Değerli basın emekçileri gazetelerde bir haber çıkıyor ve şöyle deniyor doktorların ücreti artacak. Biliyormusunuz bu haber bir kısım sağlık emekçisi için ek ödemelerinin düşmesi anlamına geliyor. Çünkü sağlık bakanlığı dağıtılacak ek ödeme miktarını arttırmıyor ve bir meslek grubunun katsayısını yükseltiyor bu durumda bir meslek grubunun ücreti artıyor buna karşılık diğer meslek grubunun ek ödemesi düşüyor. Bugün sağlık alanında ek ödemeler arasındaki uçurum otuz kata varmış durumda yani bir sağlık emekçisi diğer sağlık emekçisinin otuz katı ek ödeme alabiliyor. Aynı işi yapan iki hemşire arasında iki kata varana kadar ücret farkları oluşuyor. İdareler kendilerine yakın kişileri ücreti yüksek servislerde çalıştırarak ayrımcılık yapıyor.
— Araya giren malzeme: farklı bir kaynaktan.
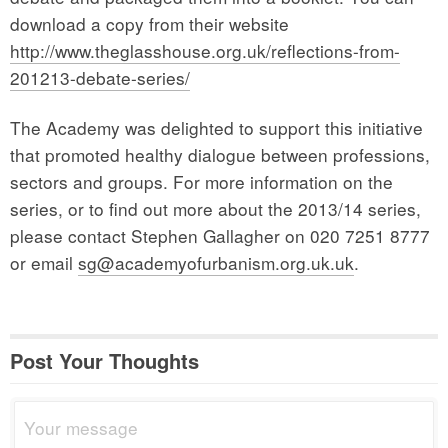
download a copy from their website
http://www.theglasshouse.org.uk/reflections-from-
201213-debate-series/
The Academy was delighted to support this initiative
that promoted healthy dialogue between professions,
sectors and groups. For more information on the
series, or to find out more about the 2013/14 series,
please contact Stephen Gallagher on 020 7251 8777
or email
sg@academyofurbanism.org.uk.uk
.
Post Your Thoughts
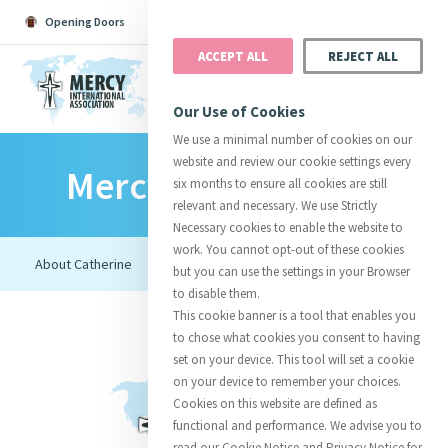
Opening Doors
Podcast
Search
Donate
ACCEPT ALL
REJECT ALL
MENU
Our Use of Cookies
We use a minimal number of cookies on our
website and review our cookie settings every
Mercy Foundresses
Search All
Catherine
Justice
Reso
six months to ensure all cookies are still
relevant and necessary. We use Strictly
Necessary cookies to enable the website to
work. You cannot opt-out of these cookies
but you can use the settings in your Browser
to disable them.
Suggestions:
Directors
Initiatives
This cookie banner is a tool that enables you
Centre Chronology
About Catherine
Mercy Global Presence
to chose what cookies you consent to having
Opening Doors
set on your device. This tool will set a cookie
on your device to remember your choices.
Cookies on this website are defined as
functional and performance. We advise you to
read our Cookie Notice and Privacy Notice for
Ve yine bu gün işyerlerimizde kadrolu, 4bli, 4cli,taşeron olmak üzere parçalı istihdamla karşı karşıyayız. Bu durumunda işyeri barışını olumsuz etkileyen bir etmen olduğu, meslek grupları, kardo pozisyonları vs gibi ayrımlarla sağlıkm emekçilerinin rekabat ortamına sokulduğunu yaşıyoruz.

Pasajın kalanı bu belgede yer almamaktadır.